Records to use:
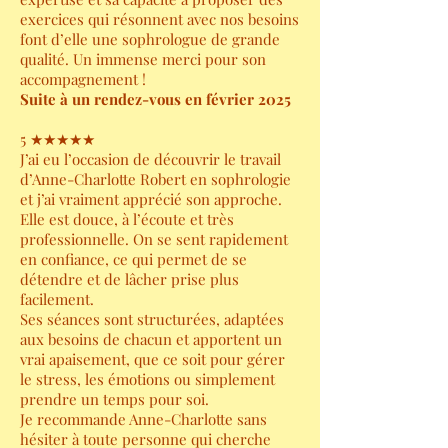
exercices qui résonnent avec nos besoins
font d’elle une sophrologue de grande
qualité. Un immense merci pour son
accompagnement !
Suite à un rendez-vous en février 2025
5 ★★★★★
J’ai eu l’occasion de découvrir le travail
d’Anne-Charlotte Robert en sophrologie
et j’ai vraiment apprécié son approche.
Elle est douce, à l’écoute et très
professionnelle. On se sent rapidement
en confiance, ce qui permet de se
détendre et de lâcher prise plus
facilement.
Ses séances sont structurées, adaptées
aux besoins de chacun et apportent un
vrai apaisement, que ce soit pour gérer
le stress, les émotions ou simplement
prendre un temps pour soi.
Je recommande Anne-Charlotte sans
hésiter à toute personne qui cherche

Work instructions: Each line of the material goes into your copy unchanged, but no picture does.

Worked solution:
exercices qui résonnent avec nos besoins
font d’elle une sophrologue de grande
qualité. Un immense merci pour son
accompagnement !
Suite à un rendez-vous en février 2025
5 ★★★★★
J’ai eu l’occasion de découvrir le travail
d’Anne-Charlotte Robert en sophrologie
et j’ai vraiment apprécié son approche.
Elle est douce, à l’écoute et très
professionnelle. On se sent rapidement
en confiance, ce qui permet de se
détendre et de lâcher prise plus
facilement.
Ses séances sont structurées, adaptées
aux besoins de chacun et apportent un
vrai apaisement, que ce soit pour gérer
le stress, les émotions ou simplement
prendre un temps pour soi.
Je recommande Anne-Charlotte sans
hésiter à toute personne qui cherche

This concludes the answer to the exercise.